Live vaccines or therapeutic infectious agents. These agents should not be given with Renflexis. All pediatric patients should be brought up to date with all vaccinations prior to initiating Renflexis treatment. There should be a waiting period of at least six months following birth before the administration of live vaccines to infants that have been exposed in utero to infliximab products.

Contraindications. Renflexis doses greater than 5 mg/kg are contraindicated in patients with moderate-to-severe heart failure. Use of Renflexis is also contraindicated in any patient with a previous severe hypersensitivity reaction to any infliximab products, a known hypersensitivity to Renflexis inactive ingredients, or a known hypersensitivity to any murine proteins.

Dosage and Administration: Renflexis is administered by intravenous infusion over a period of at least two hours. Patient dose varies by indication and patient weight.

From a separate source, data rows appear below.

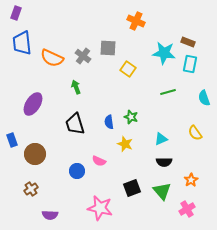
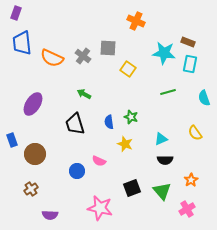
green arrow: moved 8 px right, 7 px down; rotated 40 degrees counterclockwise
black semicircle: moved 1 px right, 2 px up
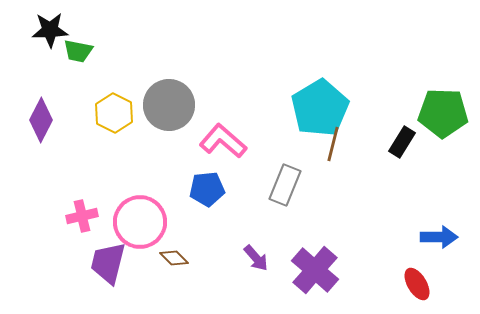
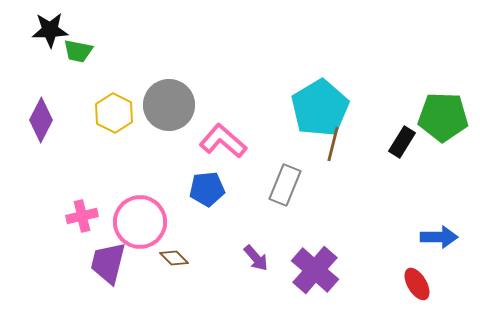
green pentagon: moved 4 px down
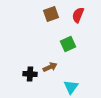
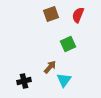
brown arrow: rotated 24 degrees counterclockwise
black cross: moved 6 px left, 7 px down; rotated 16 degrees counterclockwise
cyan triangle: moved 7 px left, 7 px up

Adult CD: 5 mg/kg at weeks 0, 2, and 6, then every eight weeks. Some adult patients who initially respond to treatment may benefit from a dose increase to 10 mg/kg if they later lose their response.

Pediatric CD, UC, PsA, and plaque psoriasis: 5 mg/kg at weeks 0, 2, and 6, then every eight weeks.

RA: Given with methotrexate, 3 mg/kg at weeks 0, 2, and 6, then every eight weeks. Some patients may benefit from increasing the dose to 10 mg/kg or by receiving treatment every four weeks.

AS: 5 mg/kg at weeks 0, 2, and 6, then every six weeks.

Commentary: The approval of Renflexis was based on the review of evidence that included structural and functional characterization, animal study data, human pharmacokinetic and pharmacodynamic data, clinical immunogenicity data, and other clinical safety and effectiveness data that demonstrate Renflexis is biosimilar to Remicade. The most common side effects of Renflexis include infections (e.g., upper respiratory, sinusitis, and pharyngitis), infusion-related reactions, headache, and abdominal pain.

Source: Samsung Bioepsis Co. Ltd., Renflexis prescribing information

Author bio: 
Michele B. Kaufman, PharmD, BCGP, RPh, is a freelance medical writer living in New York City and a Pharmacist in the NewYork–Presbyterian Lower Manhattan Hospital Pharmacy Department.